- _What you should do_
All the entries, exactly as they read, must be written out again.

- _Extracted entries_
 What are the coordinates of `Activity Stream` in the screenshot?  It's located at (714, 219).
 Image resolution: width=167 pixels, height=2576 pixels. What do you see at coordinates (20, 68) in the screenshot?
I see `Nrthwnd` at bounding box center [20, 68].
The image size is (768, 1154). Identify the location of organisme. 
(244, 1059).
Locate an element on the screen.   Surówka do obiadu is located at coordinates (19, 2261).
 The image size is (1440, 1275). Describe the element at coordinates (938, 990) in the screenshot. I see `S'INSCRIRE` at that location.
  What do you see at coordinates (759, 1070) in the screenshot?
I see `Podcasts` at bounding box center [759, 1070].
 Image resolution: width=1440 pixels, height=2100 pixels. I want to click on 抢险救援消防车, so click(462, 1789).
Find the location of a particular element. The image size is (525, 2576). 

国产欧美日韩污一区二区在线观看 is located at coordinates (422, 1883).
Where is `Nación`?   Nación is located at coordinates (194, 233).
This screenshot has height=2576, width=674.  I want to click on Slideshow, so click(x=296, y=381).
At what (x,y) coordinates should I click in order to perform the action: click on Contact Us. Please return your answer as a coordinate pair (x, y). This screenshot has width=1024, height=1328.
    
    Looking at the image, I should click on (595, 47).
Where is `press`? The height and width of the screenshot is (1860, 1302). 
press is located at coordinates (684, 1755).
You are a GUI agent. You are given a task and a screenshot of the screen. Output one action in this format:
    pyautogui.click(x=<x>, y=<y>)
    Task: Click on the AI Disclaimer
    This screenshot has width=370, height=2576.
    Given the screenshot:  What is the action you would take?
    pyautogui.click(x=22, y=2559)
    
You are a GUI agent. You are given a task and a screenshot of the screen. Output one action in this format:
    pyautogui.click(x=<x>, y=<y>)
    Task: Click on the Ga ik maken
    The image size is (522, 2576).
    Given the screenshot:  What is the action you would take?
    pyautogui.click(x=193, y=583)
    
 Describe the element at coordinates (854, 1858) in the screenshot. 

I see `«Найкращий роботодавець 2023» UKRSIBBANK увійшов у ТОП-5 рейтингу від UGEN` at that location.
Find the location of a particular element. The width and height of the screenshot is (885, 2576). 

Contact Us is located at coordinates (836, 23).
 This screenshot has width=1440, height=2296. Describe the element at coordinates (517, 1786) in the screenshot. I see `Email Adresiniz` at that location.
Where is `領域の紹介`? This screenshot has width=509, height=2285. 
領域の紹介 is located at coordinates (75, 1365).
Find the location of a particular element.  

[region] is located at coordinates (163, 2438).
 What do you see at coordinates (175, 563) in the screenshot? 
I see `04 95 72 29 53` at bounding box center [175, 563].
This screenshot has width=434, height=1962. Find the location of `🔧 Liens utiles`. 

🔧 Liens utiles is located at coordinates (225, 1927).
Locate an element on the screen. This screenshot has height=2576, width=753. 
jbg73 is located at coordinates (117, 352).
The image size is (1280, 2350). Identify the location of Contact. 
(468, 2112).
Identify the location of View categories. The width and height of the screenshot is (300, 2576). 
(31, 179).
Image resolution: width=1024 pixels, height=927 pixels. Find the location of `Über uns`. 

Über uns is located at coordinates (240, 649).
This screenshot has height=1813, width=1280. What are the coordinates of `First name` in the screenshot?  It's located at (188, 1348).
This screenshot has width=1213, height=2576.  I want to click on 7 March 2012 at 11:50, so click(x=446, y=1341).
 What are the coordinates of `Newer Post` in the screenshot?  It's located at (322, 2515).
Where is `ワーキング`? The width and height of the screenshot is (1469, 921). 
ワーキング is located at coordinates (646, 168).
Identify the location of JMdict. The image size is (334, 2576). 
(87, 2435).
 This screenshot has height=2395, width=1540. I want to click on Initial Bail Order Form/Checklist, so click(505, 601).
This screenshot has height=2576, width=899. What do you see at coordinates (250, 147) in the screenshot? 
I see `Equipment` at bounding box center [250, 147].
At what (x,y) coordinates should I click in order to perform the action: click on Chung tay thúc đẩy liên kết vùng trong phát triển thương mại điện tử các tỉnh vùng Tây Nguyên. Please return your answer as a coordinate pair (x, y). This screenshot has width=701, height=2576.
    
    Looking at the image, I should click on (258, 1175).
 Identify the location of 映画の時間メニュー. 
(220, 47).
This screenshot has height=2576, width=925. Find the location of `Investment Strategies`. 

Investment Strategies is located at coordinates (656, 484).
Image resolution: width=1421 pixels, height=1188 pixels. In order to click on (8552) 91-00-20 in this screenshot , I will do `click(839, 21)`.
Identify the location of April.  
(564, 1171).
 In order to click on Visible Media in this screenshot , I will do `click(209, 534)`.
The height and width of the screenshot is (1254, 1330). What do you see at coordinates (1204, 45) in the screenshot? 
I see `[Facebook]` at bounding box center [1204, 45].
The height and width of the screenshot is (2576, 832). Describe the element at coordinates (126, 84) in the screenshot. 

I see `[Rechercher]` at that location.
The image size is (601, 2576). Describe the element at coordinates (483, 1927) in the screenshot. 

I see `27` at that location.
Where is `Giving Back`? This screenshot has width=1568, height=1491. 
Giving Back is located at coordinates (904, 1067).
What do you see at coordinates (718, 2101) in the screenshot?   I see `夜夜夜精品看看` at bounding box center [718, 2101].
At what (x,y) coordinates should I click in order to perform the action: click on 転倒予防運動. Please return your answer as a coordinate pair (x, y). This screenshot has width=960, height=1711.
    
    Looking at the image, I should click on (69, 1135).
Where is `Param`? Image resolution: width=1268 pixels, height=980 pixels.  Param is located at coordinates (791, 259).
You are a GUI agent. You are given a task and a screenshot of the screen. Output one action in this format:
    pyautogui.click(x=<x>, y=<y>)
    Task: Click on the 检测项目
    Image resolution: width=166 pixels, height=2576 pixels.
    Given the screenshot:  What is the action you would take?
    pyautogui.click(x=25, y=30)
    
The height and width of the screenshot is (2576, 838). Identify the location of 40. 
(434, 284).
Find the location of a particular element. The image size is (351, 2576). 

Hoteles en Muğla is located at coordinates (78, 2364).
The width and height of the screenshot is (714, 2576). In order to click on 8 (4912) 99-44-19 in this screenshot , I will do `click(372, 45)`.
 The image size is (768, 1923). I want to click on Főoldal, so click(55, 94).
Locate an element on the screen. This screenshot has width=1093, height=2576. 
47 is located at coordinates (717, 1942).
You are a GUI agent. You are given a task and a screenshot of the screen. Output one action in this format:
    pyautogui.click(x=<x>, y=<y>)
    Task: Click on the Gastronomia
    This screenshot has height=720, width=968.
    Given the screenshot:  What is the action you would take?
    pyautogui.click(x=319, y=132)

- _Solution_
 What are the coordinates of `Activity Stream` in the screenshot?  It's located at (714, 219).
 Image resolution: width=167 pixels, height=2576 pixels. What do you see at coordinates (20, 68) in the screenshot?
I see `Nrthwnd` at bounding box center [20, 68].
The image size is (768, 1154). Identify the location of organisme. 
(244, 1059).
Locate an element on the screen.   Surówka do obiadu is located at coordinates (19, 2261).
 The image size is (1440, 1275). Describe the element at coordinates (938, 990) in the screenshot. I see `S'INSCRIRE` at that location.
  What do you see at coordinates (759, 1070) in the screenshot?
I see `Podcasts` at bounding box center [759, 1070].
 Image resolution: width=1440 pixels, height=2100 pixels. I want to click on 抢险救援消防车, so click(462, 1789).
Find the location of a particular element. The image size is (525, 2576). 

国产欧美日韩污一区二区在线观看 is located at coordinates (422, 1883).
Where is `Nación`?   Nación is located at coordinates (194, 233).
This screenshot has height=2576, width=674.  I want to click on Slideshow, so click(x=296, y=381).
At what (x,y) coordinates should I click in order to perform the action: click on Contact Us. Please return your answer as a coordinate pair (x, y). This screenshot has width=1024, height=1328.
    
    Looking at the image, I should click on (595, 47).
Where is `press`? The height and width of the screenshot is (1860, 1302). 
press is located at coordinates (684, 1755).
You are a GUI agent. You are given a task and a screenshot of the screen. Output one action in this format:
    pyautogui.click(x=<x>, y=<y>)
    Task: Click on the AI Disclaimer
    This screenshot has width=370, height=2576.
    Given the screenshot:  What is the action you would take?
    pyautogui.click(x=22, y=2559)
    
You are a GUI agent. You are given a task and a screenshot of the screen. Output one action in this format:
    pyautogui.click(x=<x>, y=<y>)
    Task: Click on the Ga ik maken
    The image size is (522, 2576).
    Given the screenshot:  What is the action you would take?
    pyautogui.click(x=193, y=583)
    
 Describe the element at coordinates (854, 1858) in the screenshot. 

I see `«Найкращий роботодавець 2023» UKRSIBBANK увійшов у ТОП-5 рейтингу від UGEN` at that location.
Find the location of a particular element. The width and height of the screenshot is (885, 2576). 

Contact Us is located at coordinates (836, 23).
 This screenshot has width=1440, height=2296. Describe the element at coordinates (517, 1786) in the screenshot. I see `Email Adresiniz` at that location.
Where is `領域の紹介`? This screenshot has width=509, height=2285. 
領域の紹介 is located at coordinates (75, 1365).
Find the location of a particular element.  

[region] is located at coordinates (163, 2438).
 What do you see at coordinates (175, 563) in the screenshot? 
I see `04 95 72 29 53` at bounding box center [175, 563].
This screenshot has width=434, height=1962. Find the location of `🔧 Liens utiles`. 

🔧 Liens utiles is located at coordinates (225, 1927).
Locate an element on the screen. This screenshot has height=2576, width=753. 
jbg73 is located at coordinates (117, 352).
The image size is (1280, 2350). Identify the location of Contact. 
(468, 2112).
Identify the location of View categories. The width and height of the screenshot is (300, 2576). 
(31, 179).
Image resolution: width=1024 pixels, height=927 pixels. Find the location of `Über uns`. 

Über uns is located at coordinates (240, 649).
This screenshot has height=1813, width=1280. What are the coordinates of `First name` in the screenshot?  It's located at (188, 1348).
This screenshot has width=1213, height=2576.  I want to click on 7 March 2012 at 11:50, so click(x=446, y=1341).
 What are the coordinates of `Newer Post` in the screenshot?  It's located at (322, 2515).
Where is `ワーキング`? The width and height of the screenshot is (1469, 921). 
ワーキング is located at coordinates (646, 168).
Identify the location of JMdict. The image size is (334, 2576). 
(87, 2435).
 This screenshot has height=2395, width=1540. I want to click on Initial Bail Order Form/Checklist, so click(505, 601).
This screenshot has height=2576, width=899. What do you see at coordinates (250, 147) in the screenshot? 
I see `Equipment` at bounding box center [250, 147].
At what (x,y) coordinates should I click in order to perform the action: click on Chung tay thúc đẩy liên kết vùng trong phát triển thương mại điện tử các tỉnh vùng Tây Nguyên. Please return your answer as a coordinate pair (x, y). This screenshot has width=701, height=2576.
    
    Looking at the image, I should click on (258, 1175).
 Identify the location of 映画の時間メニュー. 
(220, 47).
This screenshot has height=2576, width=925. Find the location of `Investment Strategies`. 

Investment Strategies is located at coordinates (656, 484).
Image resolution: width=1421 pixels, height=1188 pixels. In order to click on (8552) 91-00-20 in this screenshot , I will do `click(839, 21)`.
Identify the location of April.  
(564, 1171).
 In order to click on Visible Media in this screenshot , I will do `click(209, 534)`.
The height and width of the screenshot is (1254, 1330). What do you see at coordinates (1204, 45) in the screenshot? 
I see `[Facebook]` at bounding box center [1204, 45].
The height and width of the screenshot is (2576, 832). Describe the element at coordinates (126, 84) in the screenshot. 

I see `[Rechercher]` at that location.
The image size is (601, 2576). Describe the element at coordinates (483, 1927) in the screenshot. 

I see `27` at that location.
Where is `Giving Back`? This screenshot has width=1568, height=1491. 
Giving Back is located at coordinates (904, 1067).
What do you see at coordinates (718, 2101) in the screenshot?   I see `夜夜夜精品看看` at bounding box center [718, 2101].
At what (x,y) coordinates should I click in order to perform the action: click on 転倒予防運動. Please return your answer as a coordinate pair (x, y). This screenshot has width=960, height=1711.
    
    Looking at the image, I should click on (69, 1135).
Where is `Param`? Image resolution: width=1268 pixels, height=980 pixels.  Param is located at coordinates (791, 259).
You are a GUI agent. You are given a task and a screenshot of the screen. Output one action in this format:
    pyautogui.click(x=<x>, y=<y>)
    Task: Click on the 检测项目
    Image resolution: width=166 pixels, height=2576 pixels.
    Given the screenshot:  What is the action you would take?
    pyautogui.click(x=25, y=30)
    
The height and width of the screenshot is (2576, 838). Identify the location of 40. 
(434, 284).
Find the location of a particular element. The image size is (351, 2576). 

Hoteles en Muğla is located at coordinates (78, 2364).
The width and height of the screenshot is (714, 2576). In order to click on 8 (4912) 99-44-19 in this screenshot , I will do `click(372, 45)`.
 The image size is (768, 1923). I want to click on Főoldal, so click(55, 94).
Locate an element on the screen. This screenshot has width=1093, height=2576. 
47 is located at coordinates (717, 1942).
You are a GUI agent. You are given a task and a screenshot of the screen. Output one action in this format:
    pyautogui.click(x=<x>, y=<y>)
    Task: Click on the Gastronomia
    This screenshot has height=720, width=968.
    Given the screenshot:  What is the action you would take?
    pyautogui.click(x=319, y=132)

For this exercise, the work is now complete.